Bumbu Kacang The peanut sauce
Peanut sauce is very popular in Indonesia. Peanuts were introduced into Indonesia by the Portuguese or the Spanish, several hundred years ago and peanuts have thrived and grown well in the climate of Indonesia. Bumbu kacang sauce basically consists of peanuts, coconut sugar, and soy sauce and many other ingredients depending on the different cooks or dishes.

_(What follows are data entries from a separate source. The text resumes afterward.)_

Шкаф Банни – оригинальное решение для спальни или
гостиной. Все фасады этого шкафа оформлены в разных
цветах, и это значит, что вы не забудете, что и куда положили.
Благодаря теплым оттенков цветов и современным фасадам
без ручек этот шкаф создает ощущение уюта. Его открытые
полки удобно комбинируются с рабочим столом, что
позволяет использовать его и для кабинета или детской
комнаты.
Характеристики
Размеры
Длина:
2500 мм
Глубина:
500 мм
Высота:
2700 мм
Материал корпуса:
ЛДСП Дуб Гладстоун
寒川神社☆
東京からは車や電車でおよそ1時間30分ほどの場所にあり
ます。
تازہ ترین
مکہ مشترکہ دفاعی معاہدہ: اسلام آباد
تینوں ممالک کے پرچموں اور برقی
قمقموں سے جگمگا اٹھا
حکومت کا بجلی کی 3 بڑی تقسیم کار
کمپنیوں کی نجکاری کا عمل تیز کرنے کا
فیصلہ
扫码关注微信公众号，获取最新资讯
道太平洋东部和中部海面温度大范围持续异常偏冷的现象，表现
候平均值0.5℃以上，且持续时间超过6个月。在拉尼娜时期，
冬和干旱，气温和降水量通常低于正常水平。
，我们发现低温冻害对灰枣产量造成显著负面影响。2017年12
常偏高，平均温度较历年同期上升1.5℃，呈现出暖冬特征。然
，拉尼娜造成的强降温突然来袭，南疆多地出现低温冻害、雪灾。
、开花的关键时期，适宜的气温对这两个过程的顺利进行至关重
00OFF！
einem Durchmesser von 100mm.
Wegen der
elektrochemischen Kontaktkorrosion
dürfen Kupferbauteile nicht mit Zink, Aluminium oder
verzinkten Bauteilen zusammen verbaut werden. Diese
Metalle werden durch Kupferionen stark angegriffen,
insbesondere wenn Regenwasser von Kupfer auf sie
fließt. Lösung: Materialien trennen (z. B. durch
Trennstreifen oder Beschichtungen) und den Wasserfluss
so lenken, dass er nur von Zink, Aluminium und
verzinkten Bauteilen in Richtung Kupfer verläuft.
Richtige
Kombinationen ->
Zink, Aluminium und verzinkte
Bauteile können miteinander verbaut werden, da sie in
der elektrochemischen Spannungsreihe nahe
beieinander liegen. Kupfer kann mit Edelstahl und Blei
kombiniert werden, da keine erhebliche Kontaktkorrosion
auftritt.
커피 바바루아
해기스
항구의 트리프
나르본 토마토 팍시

Some recipes for bumbu kacang would also include, garlic and onions and spices like ginger and cumin. Others would include kecap manis, which is a soy sauce with brown sugar or molasses, garlic or star anise.
Lontong
Lontong is an Indonesian rice cake or dish that is cooked rice that has been packed into banana leaves and cooked some more. The compacted rice is then cut into smaller pieces and served as or with sate or as an ingredient or side of salads or with sauces.
The marinades
Marinades for your sate range widely and depend on the meat of the sate, whether chicken, beef or pork or seafood. Most include soy sauce and spices. They also can include honey lemon juice, lemon grass, lime juice, ginger and just about any spices you like.